AIM OF THE TASK:
Restate each record exactly as it was written.

MATERIALS PROVIDED:
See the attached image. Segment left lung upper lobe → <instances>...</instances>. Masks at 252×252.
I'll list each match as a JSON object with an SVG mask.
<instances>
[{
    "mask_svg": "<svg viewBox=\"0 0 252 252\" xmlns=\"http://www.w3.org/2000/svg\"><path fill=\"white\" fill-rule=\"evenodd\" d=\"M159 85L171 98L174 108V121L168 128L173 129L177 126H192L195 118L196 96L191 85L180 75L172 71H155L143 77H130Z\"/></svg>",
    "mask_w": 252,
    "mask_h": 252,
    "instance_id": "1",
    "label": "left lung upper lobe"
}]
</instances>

TASK SOLUTION:
See the attached image. Segment left lung upper lobe → <instances>...</instances>. Masks at 252×252.
I'll list each match as a JSON object with an SVG mask.
<instances>
[{
    "mask_svg": "<svg viewBox=\"0 0 252 252\" xmlns=\"http://www.w3.org/2000/svg\"><path fill=\"white\" fill-rule=\"evenodd\" d=\"M159 85L171 98L174 108V121L168 128L173 129L177 126H192L195 118L196 96L191 85L180 75L172 71H155L143 77H130Z\"/></svg>",
    "mask_w": 252,
    "mask_h": 252,
    "instance_id": "1",
    "label": "left lung upper lobe"
}]
</instances>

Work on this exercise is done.